■ **Work order**: Say how many of the lines below hold "Dame", writing the number and nothing more.

·····

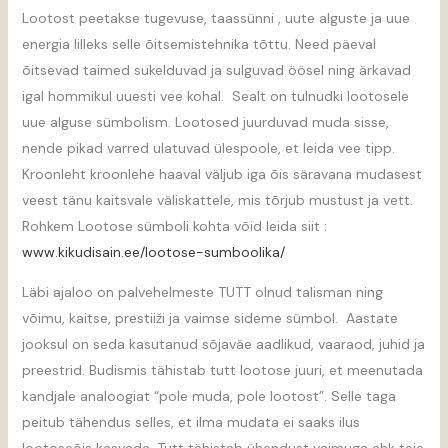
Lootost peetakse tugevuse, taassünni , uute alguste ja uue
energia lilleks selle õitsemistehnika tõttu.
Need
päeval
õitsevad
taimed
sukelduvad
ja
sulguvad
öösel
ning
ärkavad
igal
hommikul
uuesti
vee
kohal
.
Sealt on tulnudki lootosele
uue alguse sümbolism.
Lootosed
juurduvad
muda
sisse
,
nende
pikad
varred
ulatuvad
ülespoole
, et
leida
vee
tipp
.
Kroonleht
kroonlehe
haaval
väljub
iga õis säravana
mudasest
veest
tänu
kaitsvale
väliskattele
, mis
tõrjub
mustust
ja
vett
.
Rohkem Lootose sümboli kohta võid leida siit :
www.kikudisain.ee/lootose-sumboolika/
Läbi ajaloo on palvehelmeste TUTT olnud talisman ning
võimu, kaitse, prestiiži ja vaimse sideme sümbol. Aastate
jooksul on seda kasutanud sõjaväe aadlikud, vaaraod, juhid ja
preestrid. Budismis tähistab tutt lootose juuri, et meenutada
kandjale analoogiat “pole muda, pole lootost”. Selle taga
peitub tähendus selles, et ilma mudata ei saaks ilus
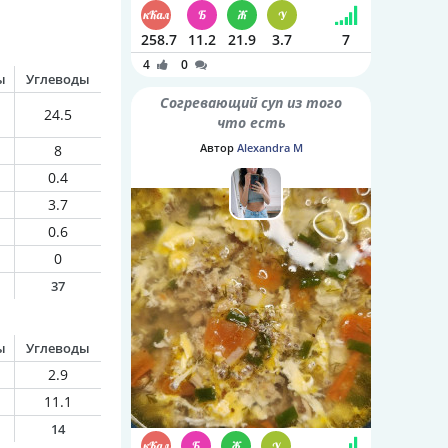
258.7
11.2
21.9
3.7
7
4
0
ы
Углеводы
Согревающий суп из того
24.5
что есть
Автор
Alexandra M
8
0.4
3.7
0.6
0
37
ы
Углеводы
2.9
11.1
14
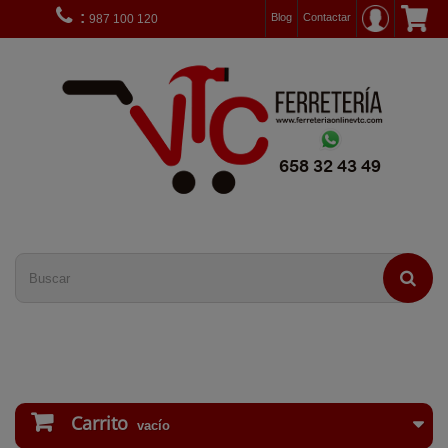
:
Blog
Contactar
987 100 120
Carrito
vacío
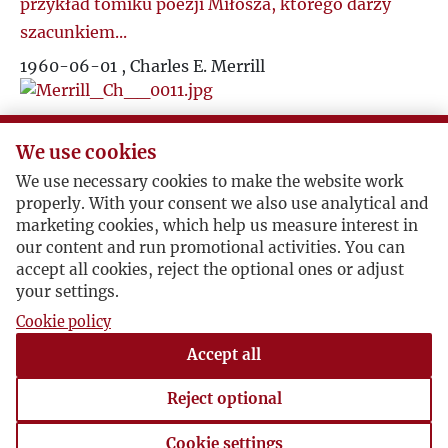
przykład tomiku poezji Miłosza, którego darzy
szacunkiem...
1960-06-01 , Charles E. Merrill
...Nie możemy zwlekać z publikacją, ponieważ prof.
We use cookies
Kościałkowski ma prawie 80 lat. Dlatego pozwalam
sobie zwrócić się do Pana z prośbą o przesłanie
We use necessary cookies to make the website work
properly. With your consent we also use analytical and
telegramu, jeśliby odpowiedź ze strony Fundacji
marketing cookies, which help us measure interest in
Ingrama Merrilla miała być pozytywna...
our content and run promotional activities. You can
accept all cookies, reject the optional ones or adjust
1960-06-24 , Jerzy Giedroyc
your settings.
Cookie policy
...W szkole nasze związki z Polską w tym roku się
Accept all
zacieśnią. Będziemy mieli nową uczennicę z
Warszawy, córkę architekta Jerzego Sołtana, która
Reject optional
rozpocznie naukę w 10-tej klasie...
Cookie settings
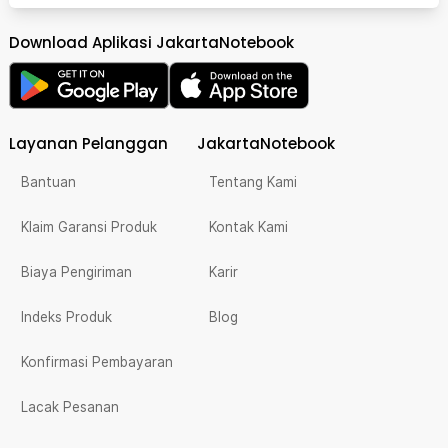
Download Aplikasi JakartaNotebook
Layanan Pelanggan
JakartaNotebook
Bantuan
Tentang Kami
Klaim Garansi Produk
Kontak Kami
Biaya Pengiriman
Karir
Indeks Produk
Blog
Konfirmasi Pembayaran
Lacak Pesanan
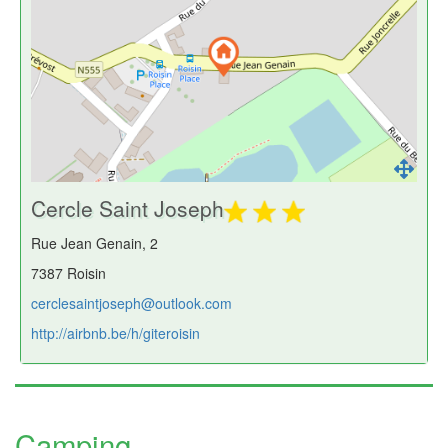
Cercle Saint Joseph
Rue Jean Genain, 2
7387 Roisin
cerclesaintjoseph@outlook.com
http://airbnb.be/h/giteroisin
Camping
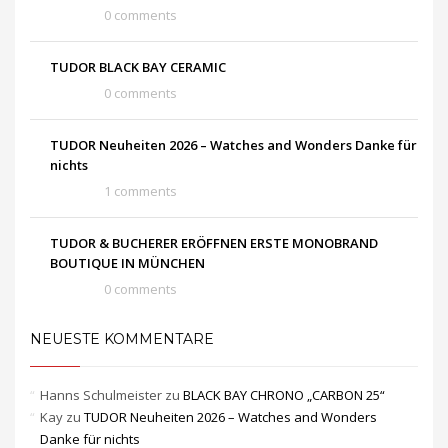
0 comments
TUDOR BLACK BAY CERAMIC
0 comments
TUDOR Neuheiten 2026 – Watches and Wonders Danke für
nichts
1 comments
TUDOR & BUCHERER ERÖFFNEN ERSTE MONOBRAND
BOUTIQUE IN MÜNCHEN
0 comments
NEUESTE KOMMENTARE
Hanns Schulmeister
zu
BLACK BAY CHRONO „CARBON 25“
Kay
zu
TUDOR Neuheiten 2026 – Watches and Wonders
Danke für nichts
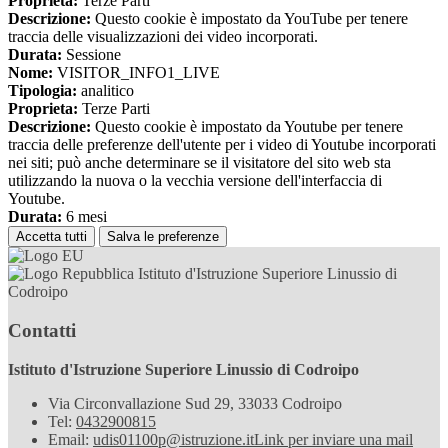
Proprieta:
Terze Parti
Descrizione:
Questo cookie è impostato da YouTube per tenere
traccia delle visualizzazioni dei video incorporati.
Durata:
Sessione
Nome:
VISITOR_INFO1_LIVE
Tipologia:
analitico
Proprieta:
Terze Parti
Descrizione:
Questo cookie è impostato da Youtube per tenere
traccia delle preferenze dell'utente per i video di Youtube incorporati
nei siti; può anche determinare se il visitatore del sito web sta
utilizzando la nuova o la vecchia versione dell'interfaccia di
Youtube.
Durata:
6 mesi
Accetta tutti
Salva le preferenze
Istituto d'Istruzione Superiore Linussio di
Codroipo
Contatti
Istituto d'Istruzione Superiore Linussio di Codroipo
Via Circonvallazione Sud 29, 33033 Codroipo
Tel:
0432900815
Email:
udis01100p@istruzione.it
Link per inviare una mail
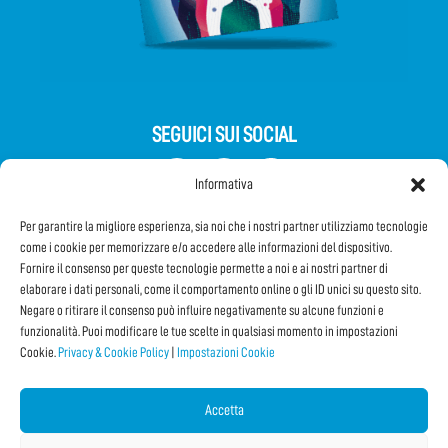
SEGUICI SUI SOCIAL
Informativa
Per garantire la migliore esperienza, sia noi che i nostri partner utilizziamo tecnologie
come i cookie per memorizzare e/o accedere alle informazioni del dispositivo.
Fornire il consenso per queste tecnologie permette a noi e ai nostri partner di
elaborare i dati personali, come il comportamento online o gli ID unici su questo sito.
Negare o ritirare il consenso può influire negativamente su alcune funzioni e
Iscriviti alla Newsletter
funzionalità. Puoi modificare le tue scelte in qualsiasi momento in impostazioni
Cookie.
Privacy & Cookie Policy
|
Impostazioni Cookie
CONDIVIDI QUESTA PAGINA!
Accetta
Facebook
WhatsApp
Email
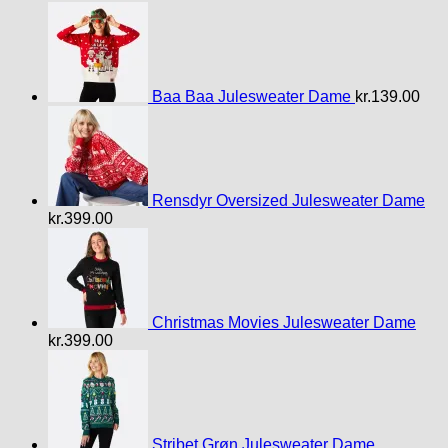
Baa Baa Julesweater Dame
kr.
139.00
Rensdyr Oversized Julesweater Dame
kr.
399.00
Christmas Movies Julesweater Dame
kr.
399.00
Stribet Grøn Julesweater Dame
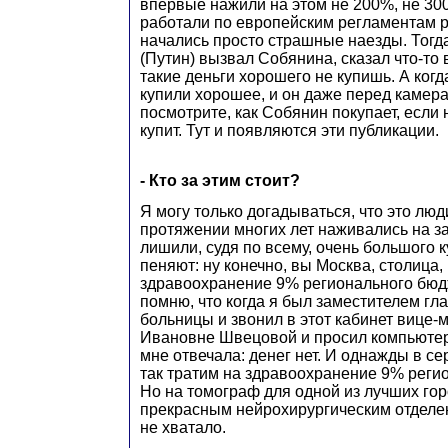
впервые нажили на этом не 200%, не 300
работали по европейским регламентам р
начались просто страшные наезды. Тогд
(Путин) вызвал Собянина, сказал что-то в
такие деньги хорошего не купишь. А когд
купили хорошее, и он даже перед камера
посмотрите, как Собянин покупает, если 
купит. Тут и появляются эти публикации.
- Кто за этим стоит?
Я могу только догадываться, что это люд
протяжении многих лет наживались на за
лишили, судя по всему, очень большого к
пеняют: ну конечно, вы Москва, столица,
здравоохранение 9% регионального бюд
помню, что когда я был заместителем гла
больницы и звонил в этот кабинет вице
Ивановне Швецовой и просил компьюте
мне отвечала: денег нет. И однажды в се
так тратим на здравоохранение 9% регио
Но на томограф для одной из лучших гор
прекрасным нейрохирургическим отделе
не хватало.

·····

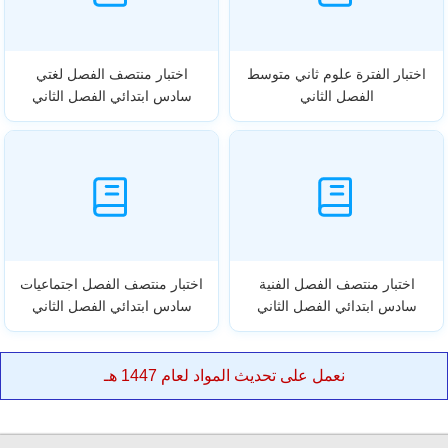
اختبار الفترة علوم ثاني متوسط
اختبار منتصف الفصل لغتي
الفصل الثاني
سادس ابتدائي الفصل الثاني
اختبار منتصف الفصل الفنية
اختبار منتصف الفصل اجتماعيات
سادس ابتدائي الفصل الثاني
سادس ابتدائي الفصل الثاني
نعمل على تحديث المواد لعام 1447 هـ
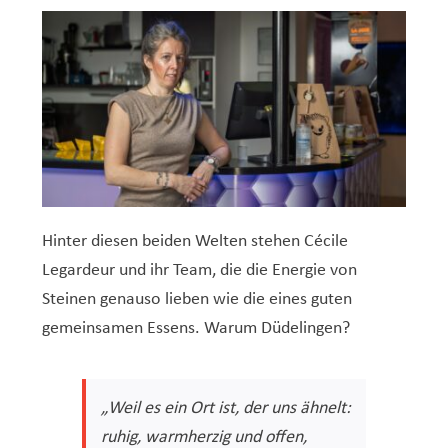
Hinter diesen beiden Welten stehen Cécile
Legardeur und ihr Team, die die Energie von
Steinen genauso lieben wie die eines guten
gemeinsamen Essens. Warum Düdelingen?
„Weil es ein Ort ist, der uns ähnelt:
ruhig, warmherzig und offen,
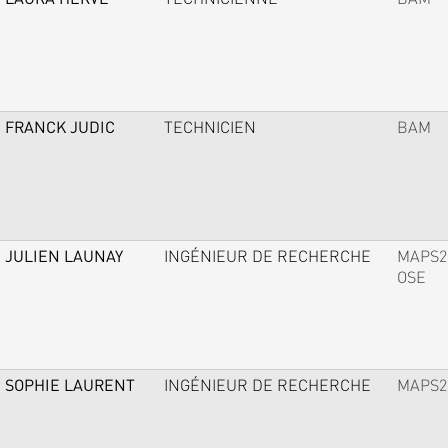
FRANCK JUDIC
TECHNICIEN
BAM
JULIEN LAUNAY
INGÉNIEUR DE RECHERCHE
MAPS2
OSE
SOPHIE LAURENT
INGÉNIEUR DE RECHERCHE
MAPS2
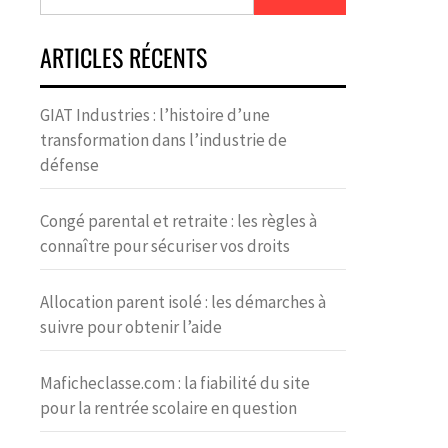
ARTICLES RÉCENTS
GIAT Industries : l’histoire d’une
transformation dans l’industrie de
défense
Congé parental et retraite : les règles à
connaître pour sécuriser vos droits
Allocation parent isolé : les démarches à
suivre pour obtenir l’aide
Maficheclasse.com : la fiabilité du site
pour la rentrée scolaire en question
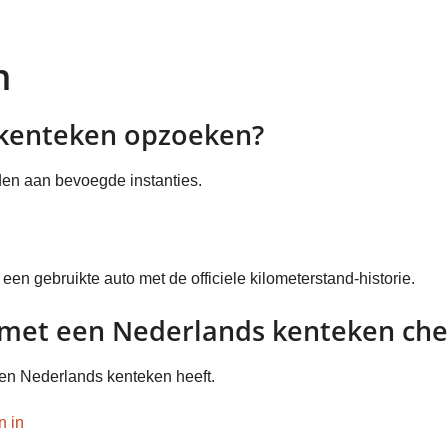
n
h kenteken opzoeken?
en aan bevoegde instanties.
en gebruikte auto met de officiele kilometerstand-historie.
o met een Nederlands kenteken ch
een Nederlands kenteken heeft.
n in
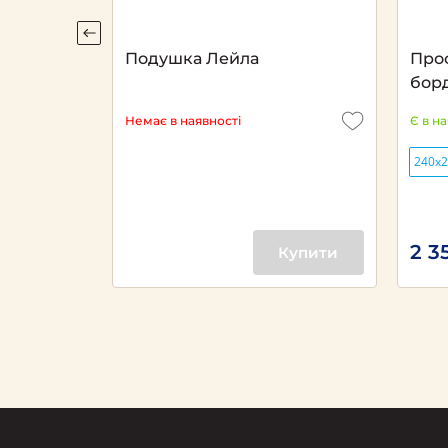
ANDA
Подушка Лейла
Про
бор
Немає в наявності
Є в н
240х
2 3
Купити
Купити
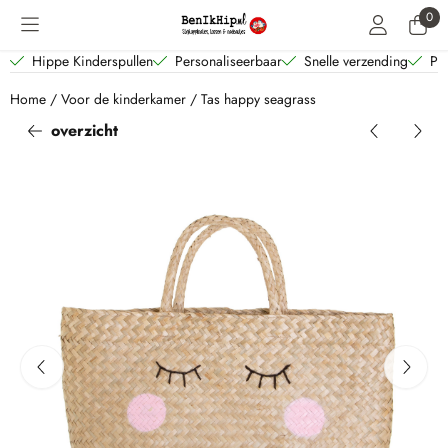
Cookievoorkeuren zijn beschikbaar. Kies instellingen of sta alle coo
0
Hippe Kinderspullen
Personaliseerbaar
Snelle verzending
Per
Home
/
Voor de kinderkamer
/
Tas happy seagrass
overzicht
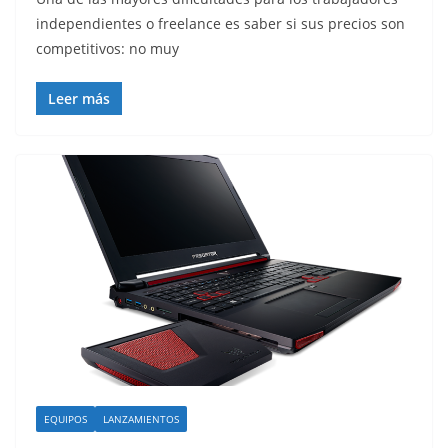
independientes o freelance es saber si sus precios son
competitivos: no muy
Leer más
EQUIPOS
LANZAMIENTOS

·····

■ **Answer space**: 4